### Activity
Reproduce the complete listing without any deviation.

### Material for this task
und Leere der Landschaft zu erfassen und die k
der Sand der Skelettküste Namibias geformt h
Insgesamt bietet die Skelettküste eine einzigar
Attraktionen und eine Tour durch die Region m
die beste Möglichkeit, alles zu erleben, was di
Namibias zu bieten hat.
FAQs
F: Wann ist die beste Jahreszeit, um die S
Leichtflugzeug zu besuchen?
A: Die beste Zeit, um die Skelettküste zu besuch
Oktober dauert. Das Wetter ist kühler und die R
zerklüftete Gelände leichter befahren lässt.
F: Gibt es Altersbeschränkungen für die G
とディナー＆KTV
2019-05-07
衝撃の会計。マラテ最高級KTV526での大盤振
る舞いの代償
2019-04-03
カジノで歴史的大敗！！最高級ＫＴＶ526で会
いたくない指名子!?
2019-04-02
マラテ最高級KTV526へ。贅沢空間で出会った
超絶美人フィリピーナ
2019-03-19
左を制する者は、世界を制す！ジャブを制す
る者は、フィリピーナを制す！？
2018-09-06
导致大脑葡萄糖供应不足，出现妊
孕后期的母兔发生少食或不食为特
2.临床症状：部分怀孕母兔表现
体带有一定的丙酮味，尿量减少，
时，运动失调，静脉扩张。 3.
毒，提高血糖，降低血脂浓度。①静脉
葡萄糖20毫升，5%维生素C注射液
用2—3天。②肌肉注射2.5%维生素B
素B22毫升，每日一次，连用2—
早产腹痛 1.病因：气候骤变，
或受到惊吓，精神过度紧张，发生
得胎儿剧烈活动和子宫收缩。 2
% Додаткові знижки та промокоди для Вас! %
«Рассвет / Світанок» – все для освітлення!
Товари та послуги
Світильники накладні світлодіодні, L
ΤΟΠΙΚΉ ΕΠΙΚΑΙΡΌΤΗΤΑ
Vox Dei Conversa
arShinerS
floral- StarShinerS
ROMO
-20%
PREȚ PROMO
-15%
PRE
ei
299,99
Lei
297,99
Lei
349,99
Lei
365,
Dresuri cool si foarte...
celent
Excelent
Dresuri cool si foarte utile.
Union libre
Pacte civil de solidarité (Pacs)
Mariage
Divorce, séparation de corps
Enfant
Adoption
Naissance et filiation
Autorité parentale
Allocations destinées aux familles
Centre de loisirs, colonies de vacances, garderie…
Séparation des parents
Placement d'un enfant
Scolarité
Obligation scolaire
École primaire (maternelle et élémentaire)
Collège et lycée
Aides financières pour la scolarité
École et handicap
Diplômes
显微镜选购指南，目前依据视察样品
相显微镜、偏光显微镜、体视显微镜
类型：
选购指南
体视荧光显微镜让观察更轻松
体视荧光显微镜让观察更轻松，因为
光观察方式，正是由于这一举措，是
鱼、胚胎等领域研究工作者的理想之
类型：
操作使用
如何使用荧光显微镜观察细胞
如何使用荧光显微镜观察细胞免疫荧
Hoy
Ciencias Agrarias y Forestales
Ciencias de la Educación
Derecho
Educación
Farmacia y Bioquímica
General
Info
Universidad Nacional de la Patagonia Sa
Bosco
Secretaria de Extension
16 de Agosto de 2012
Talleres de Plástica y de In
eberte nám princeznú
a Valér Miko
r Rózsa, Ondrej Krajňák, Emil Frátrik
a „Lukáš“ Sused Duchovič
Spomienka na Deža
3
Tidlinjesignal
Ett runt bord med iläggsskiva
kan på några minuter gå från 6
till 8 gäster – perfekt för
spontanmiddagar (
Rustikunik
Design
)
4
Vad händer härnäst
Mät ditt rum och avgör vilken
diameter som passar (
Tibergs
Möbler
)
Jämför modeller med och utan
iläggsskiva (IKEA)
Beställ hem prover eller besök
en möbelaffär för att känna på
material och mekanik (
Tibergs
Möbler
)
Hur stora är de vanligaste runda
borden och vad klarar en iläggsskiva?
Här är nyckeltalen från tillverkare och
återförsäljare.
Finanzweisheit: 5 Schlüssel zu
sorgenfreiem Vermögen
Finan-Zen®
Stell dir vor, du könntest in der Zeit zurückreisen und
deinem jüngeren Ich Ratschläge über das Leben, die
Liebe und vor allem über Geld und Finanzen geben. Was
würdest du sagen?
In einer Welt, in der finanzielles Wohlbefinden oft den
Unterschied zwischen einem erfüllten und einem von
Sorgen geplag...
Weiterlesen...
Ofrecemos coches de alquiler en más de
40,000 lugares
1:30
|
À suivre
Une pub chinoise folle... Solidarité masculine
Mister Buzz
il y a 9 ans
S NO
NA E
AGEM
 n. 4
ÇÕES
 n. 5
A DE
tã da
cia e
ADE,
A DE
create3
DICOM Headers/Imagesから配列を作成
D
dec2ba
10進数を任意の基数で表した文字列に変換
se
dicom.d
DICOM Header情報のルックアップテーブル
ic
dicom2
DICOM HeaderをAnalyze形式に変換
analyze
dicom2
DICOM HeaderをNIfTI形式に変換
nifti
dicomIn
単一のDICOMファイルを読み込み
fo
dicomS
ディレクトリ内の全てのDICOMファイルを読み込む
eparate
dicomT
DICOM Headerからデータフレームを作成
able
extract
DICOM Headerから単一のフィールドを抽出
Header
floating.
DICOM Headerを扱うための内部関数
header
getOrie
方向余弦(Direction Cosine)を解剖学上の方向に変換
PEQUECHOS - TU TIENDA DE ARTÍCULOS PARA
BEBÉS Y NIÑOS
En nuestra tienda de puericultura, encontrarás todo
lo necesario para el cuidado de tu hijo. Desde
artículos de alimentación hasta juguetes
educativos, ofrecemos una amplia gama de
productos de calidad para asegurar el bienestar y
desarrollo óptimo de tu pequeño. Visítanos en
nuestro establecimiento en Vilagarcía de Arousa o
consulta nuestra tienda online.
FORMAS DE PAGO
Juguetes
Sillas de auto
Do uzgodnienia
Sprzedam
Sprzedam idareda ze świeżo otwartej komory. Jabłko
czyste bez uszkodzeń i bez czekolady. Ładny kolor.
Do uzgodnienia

### Exercise output
und Leere der Landschaft zu erfassen und die k
der Sand der Skelettküste Namibias geformt h
Insgesamt bietet die Skelettküste eine einzigar
Attraktionen und eine Tour durch die Region m
die beste Möglichkeit, alles zu erleben, was di
Namibias zu bieten hat.
FAQs
F: Wann ist die beste Jahreszeit, um die S
Leichtflugzeug zu besuchen?
A: Die beste Zeit, um die Skelettküste zu besuch
Oktober dauert. Das Wetter ist kühler und die R
zerklüftete Gelände leichter befahren lässt.
F: Gibt es Altersbeschränkungen für die G
とディナー＆KTV
2019-05-07
衝撃の会計。マラテ最高級KTV526での大盤振
る舞いの代償
2019-04-03
カジノで歴史的大敗！！最高級ＫＴＶ526で会
いたくない指名子!?
2019-04-02
マラテ最高級KTV526へ。贅沢空間で出会った
超絶美人フィリピーナ
2019-03-19
左を制する者は、世界を制す！ジャブを制す
る者は、フィリピーナを制す！？
2018-09-06
导致大脑葡萄糖供应不足，出现妊
孕后期的母兔发生少食或不食为特
2.临床症状：部分怀孕母兔表现
体带有一定的丙酮味，尿量减少，
时，运动失调，静脉扩张。 3.
毒，提高血糖，降低血脂浓度。①静脉
葡萄糖20毫升，5%维生素C注射液
用2—3天。②肌肉注射2.5%维生素B
素B22毫升，每日一次，连用2—
早产腹痛 1.病因：气候骤变，
或受到惊吓，精神过度紧张，发生
得胎儿剧烈活动和子宫收缩。 2
% Додаткові знижки та промокоди для Вас! %
«Рассвет / Світанок» – все для освітлення!
Товари та послуги
Світильники накладні світлодіодні, L
ΤΟΠΙΚΉ ΕΠΙΚΑΙΡΌΤΗΤΑ
Vox Dei Conversa
arShinerS
floral- StarShinerS
ROMO
-20%
PREȚ PROMO
-15%
PRE
ei
299,99
Lei
297,99
Lei
349,99
Lei
365,
Dresuri cool si foarte...
celent
Excelent
Dresuri cool si foarte utile.
Union libre
Pacte civil de solidarité (Pacs)
Mariage
Divorce, séparation de corps
Enfant
Adoption
Naissance et filiation
Autorité parentale
Allocations destinées aux familles
Centre de loisirs, colonies de vacances, garderie…
Séparation des parents
Placement d'un enfant
Scolarité
Obligation scolaire
École primaire (maternelle et élémentaire)
Collège et lycée
Aides financières pour la scolarité
École et handicap
Diplômes
显微镜选购指南，目前依据视察样品
相显微镜、偏光显微镜、体视显微镜
类型：
选购指南
体视荧光显微镜让观察更轻松
体视荧光显微镜让观察更轻松，因为
光观察方式，正是由于这一举措，是
鱼、胚胎等领域研究工作者的理想之
类型：
操作使用
如何使用荧光显微镜观察细胞
如何使用荧光显微镜观察细胞免疫荧
Hoy
Ciencias Agrarias y Forestales
Ciencias de la Educación
Derecho
Educación
Farmacia y Bioquímica
General
Info
Universidad Nacional de la Patagonia Sa
Bosco
Secretaria de Extension
16 de Agosto de 2012
Talleres de Plástica y de In
eberte nám princeznú
a Valér Miko
r Rózsa, Ondrej Krajňák, Emil Frátrik
a „Lukáš“ Sused Duchovič
Spomienka na Deža
3
Tidlinjesignal
Ett runt bord med iläggsskiva
kan på några minuter gå från 6
till 8 gäster – perfekt för
spontanmiddagar (
Rustikunik
Design
)
4
Vad händer härnäst
Mät ditt rum och avgör vilken
diameter som passar (
Tibergs
Möbler
)
Jämför modeller med och utan
iläggsskiva (IKEA)
Beställ hem prover eller besök
en möbelaffär för att känna på
material och mekanik (
Tibergs
Möbler
)
Hur stora är de vanligaste runda
borden och vad klarar en iläggsskiva?
Här är nyckeltalen från tillverkare och
återförsäljare.
Finanzweisheit: 5 Schlüssel zu
sorgenfreiem Vermögen
Finan-Zen®
Stell dir vor, du könntest in der Zeit zurückreisen und
deinem jüngeren Ich Ratschläge über das Leben, die
Liebe und vor allem über Geld und Finanzen geben. Was
würdest du sagen?
In einer Welt, in der finanzielles Wohlbefinden oft den
Unterschied zwischen einem erfüllten und einem von
Sorgen geplag...
Weiterlesen...
Ofrecemos coches de alquiler en más de
40,000 lugares
1:30
|
À suivre
Une pub chinoise folle... Solidarité masculine
Mister Buzz
il y a 9 ans
S NO
NA E
AGEM
 n. 4
ÇÕES
 n. 5
A DE
tã da
cia e
ADE,
A DE
create3
DICOM Headers/Imagesから配列を作成
D
dec2ba
10進数を任意の基数で表した文字列に変換
se
dicom.d
DICOM Header情報のルックアップテーブル
ic
dicom2
DICOM HeaderをAnalyze形式に変換
analyze
dicom2
DICOM HeaderをNIfTI形式に変換
nifti
dicomIn
単一のDICOMファイルを読み込み
fo
dicomS
ディレクトリ内の全てのDICOMファイルを読み込む
eparate
dicomT
DICOM Headerからデータフレームを作成
able
extract
DICOM Headerから単一のフィールドを抽出
Header
floating.
DICOM Headerを扱うための内部関数
header
getOrie
方向余弦(Direction Cosine)を解剖学上の方向に変換
PEQUECHOS - TU TIENDA DE ARTÍCULOS PARA
BEBÉS Y NIÑOS
En nuestra tienda de puericultura, encontrarás todo
lo necesario para el cuidado de tu hijo. Desde
artículos de alimentación hasta juguetes
educativos, ofrecemos una amplia gama de
productos de calidad para asegurar el bienestar y
desarrollo óptimo de tu pequeño. Visítanos en
nuestro establecimiento en Vilagarcía de Arousa o
consulta nuestra tienda online.
FORMAS DE PAGO
Juguetes
Sillas de auto
Do uzgodnienia
Sprzedam
Sprzedam idareda ze świeżo otwartej komory. Jabłko
czyste bez uszkodzeń i bez czekolady. Ładny kolor.
Do uzgodnienia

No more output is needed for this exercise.